• Problem details: Please print every record below exactly as it appears, but leave out the pictures.

=== Dataset ===

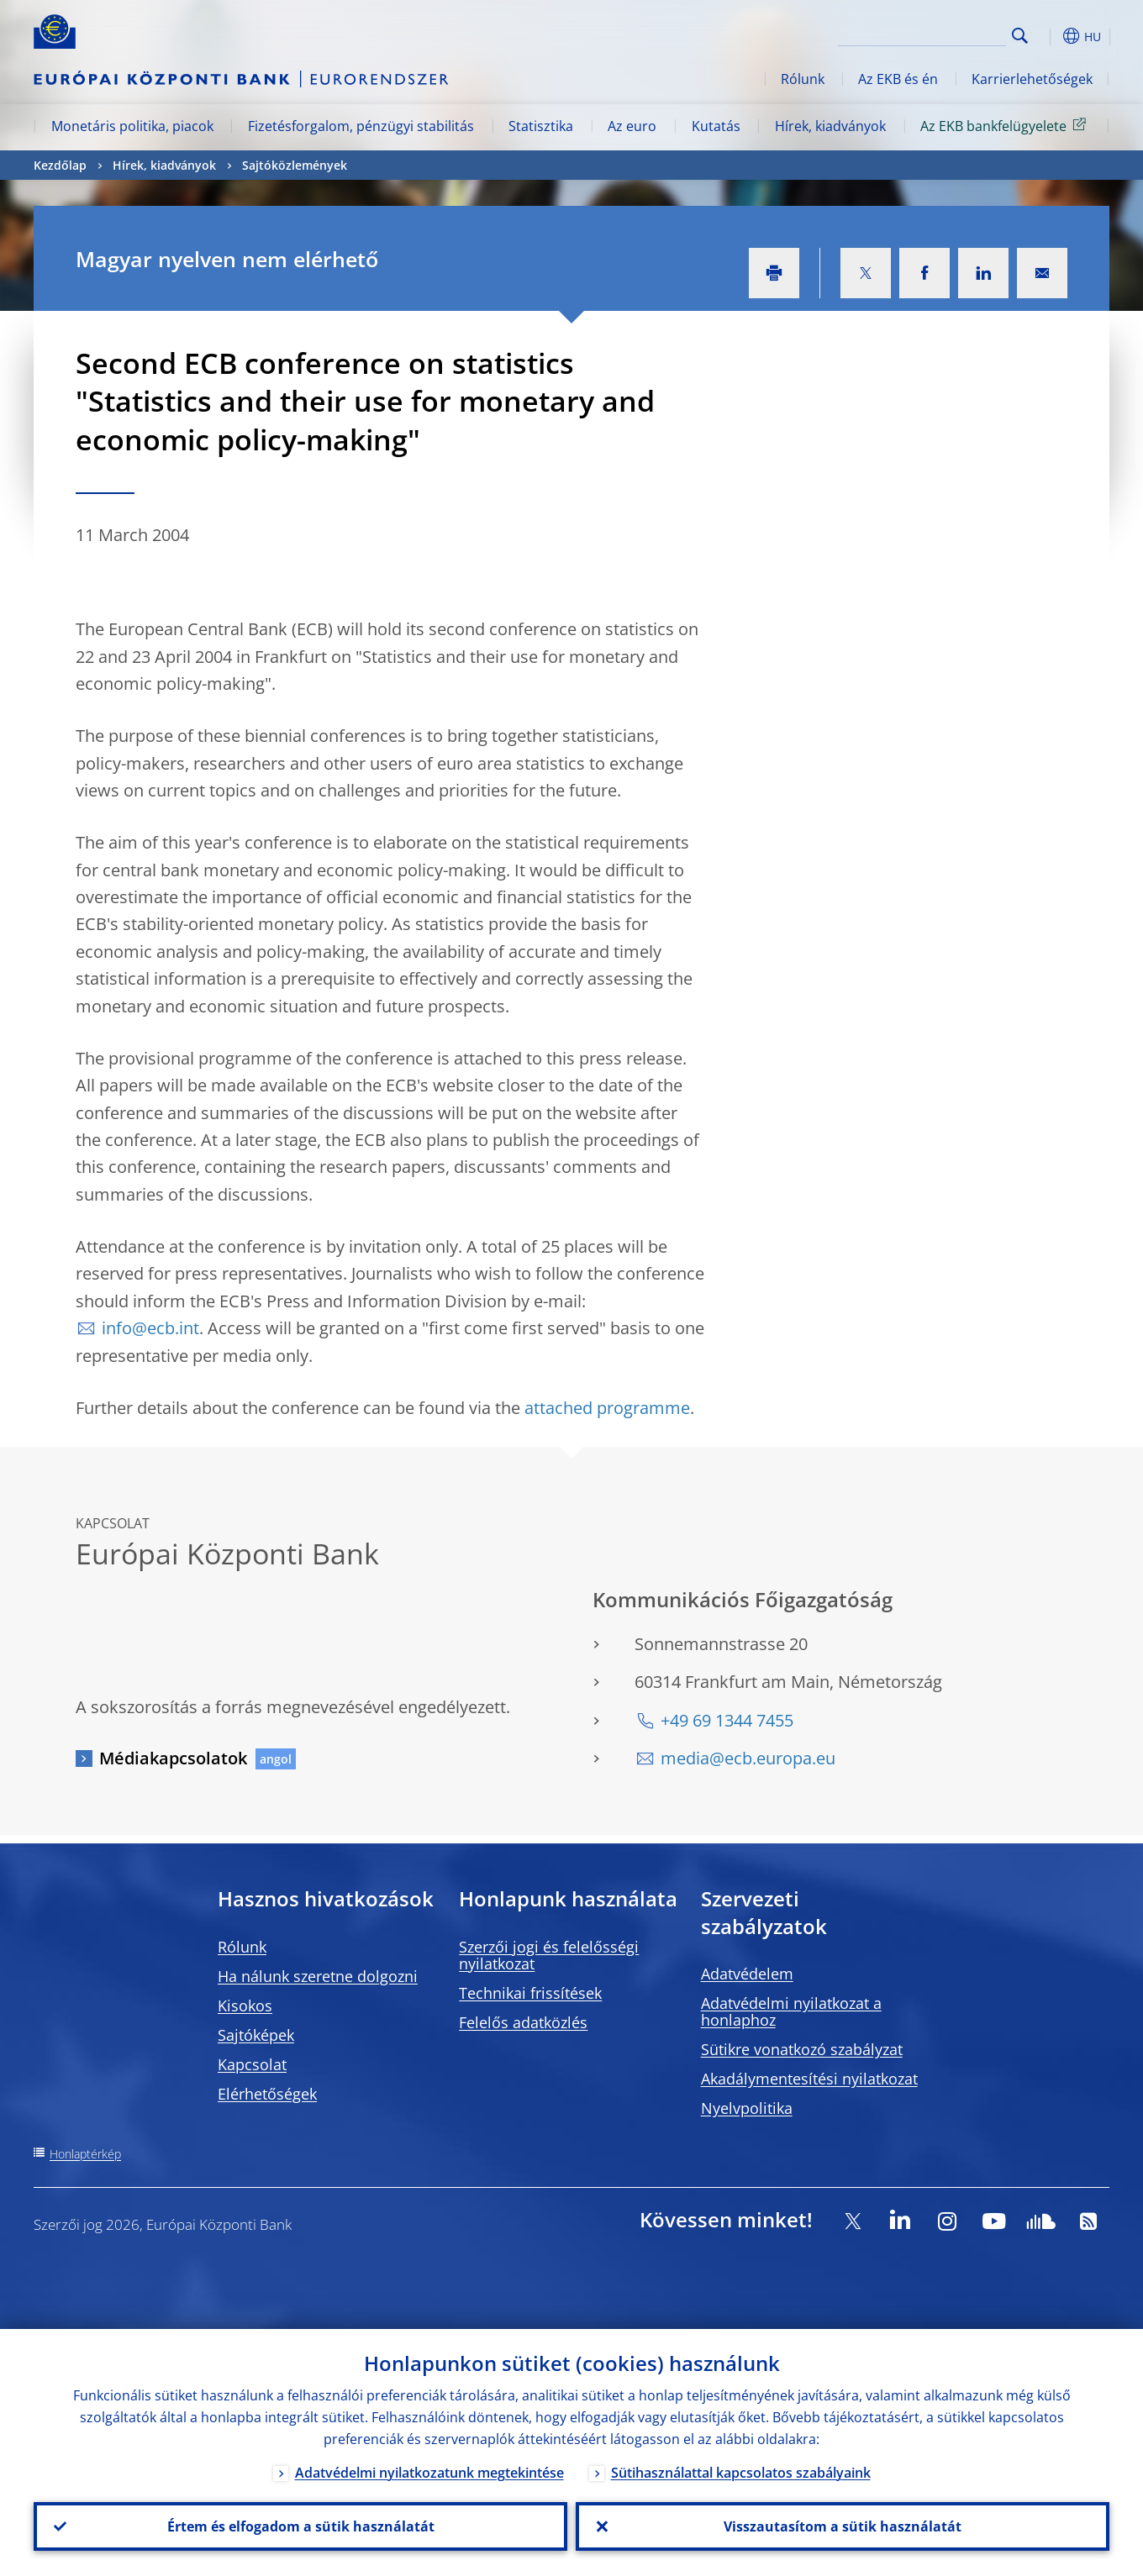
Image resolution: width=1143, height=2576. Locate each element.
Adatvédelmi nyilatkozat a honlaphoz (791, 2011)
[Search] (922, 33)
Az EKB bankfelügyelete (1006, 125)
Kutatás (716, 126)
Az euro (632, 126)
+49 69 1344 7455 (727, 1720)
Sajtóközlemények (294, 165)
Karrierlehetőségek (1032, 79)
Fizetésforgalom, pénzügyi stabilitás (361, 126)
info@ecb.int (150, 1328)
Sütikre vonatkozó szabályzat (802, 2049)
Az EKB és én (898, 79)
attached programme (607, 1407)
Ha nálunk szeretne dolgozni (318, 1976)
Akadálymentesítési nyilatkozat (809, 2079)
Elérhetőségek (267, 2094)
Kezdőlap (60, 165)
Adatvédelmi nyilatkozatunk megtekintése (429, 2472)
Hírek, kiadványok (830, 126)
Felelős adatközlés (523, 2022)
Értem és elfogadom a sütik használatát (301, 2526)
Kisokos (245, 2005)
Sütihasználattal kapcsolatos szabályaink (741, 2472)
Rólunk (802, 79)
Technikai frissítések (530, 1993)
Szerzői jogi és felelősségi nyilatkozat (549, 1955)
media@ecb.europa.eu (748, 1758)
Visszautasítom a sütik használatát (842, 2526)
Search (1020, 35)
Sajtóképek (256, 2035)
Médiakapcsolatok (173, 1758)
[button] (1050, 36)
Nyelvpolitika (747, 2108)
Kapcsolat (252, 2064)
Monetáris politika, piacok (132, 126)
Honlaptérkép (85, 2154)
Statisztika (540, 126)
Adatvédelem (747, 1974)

===

• Task response:
Image resolution: width=1143, height=2576. Locate each element.
Adatvédelmi nyilatkozat a honlaphoz (791, 2011)
[Search] (922, 33)
Az EKB bankfelügyelete (1006, 125)
Kutatás (716, 126)
Az euro (632, 126)
+49 69 1344 7455 (727, 1720)
Sajtóközlemények (294, 165)
Karrierlehetőségek (1032, 79)
Fizetésforgalom, pénzügyi stabilitás (361, 126)
info@ecb.int (150, 1328)
Sütikre vonatkozó szabályzat (802, 2049)
Az EKB és én (898, 79)
attached programme (607, 1407)
Ha nálunk szeretne dolgozni (318, 1976)
Akadálymentesítési nyilatkozat (809, 2079)
Elérhetőségek (267, 2094)
Kezdőlap (60, 165)
Adatvédelmi nyilatkozatunk megtekintése (429, 2472)
Hírek, kiadványok (830, 126)
Felelős adatközlés (523, 2022)
Értem és elfogadom a sütik használatát (301, 2526)
Kisokos (245, 2005)
Sütihasználattal kapcsolatos szabályaink (741, 2472)
Rólunk (802, 79)
Technikai frissítések (530, 1993)
Szerzői jogi és felelősségi nyilatkozat (549, 1955)
media@ecb.europa.eu (748, 1758)
Visszautasítom a sütik használatát (842, 2526)
Search (1020, 35)
Sajtóképek (256, 2035)
Médiakapcsolatok (173, 1758)
[button] (1050, 36)
Nyelvpolitika (747, 2108)
Kapcsolat (252, 2064)
Monetáris politika, piacok (132, 126)
Honlaptérkép (85, 2154)
Statisztika (540, 126)
Adatvédelem (747, 1974)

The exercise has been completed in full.